Plotting parameter estimates with mcmcplots

library(mcmcplots)

caterplot(model.fit.rnd, parms="alpha", horizontal=FALSE, reorder=FALSE)

caterplot(model.fit.rnd, parms=c("grand.sigma", "group.sigma"), horizontal=FALSE)

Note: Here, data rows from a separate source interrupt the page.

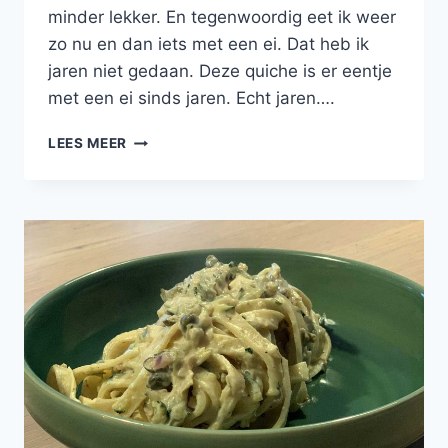
minder lekker. En tegenwoordig eet ik weer
zo nu en dan iets met een ei. Dat heb ik
jaren niet gedaan. Deze quiche is er eentje
met een ei sinds jaren. Echt jaren….
QUICHE
LEES MEER
MET
PREI
EN
GEITENKAAS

5 Plotting the posteriors from both models

Let’s extract the medians posterior distributions of the expected values of \(\alpha_j\) and their 95% credible intervals:

  rnd.alphas <- model.fit.rnd$BUGSoutput$summary
  fix.alphas <- model.fit.fix$BUGSoutput$summary
  
  plot(snout.vent ~ population, data=snakes,
       ylab="Snout-vent length [cm]", col="grey", pch=19)
  points(rnd.alphas[,'2.5%'], col="red", pch="-", cex=1.5)
  points(fix.alphas[,'2.5%'], col="blue", pch="-", cex=1.5) 
  points(rnd.alphas[,'97.5%'], col="red", pch="-", cex=1.5)
  points(fix.alphas[,'97.5%'], col="blue", pch="-", cex=1.5) 
  points(rnd.alphas[,'50%'], col="red", pch="+", cex=1.5)
  points(fix.alphas[,'50%'], col="blue", pch="+", cex=1.5) 

  abline(h=mean(snakes$snout.vent), col="grey")
  legend("bottomright", pch=c(19,19), col=c("blue","red"),
         legend=c("fixed effects","random effects"))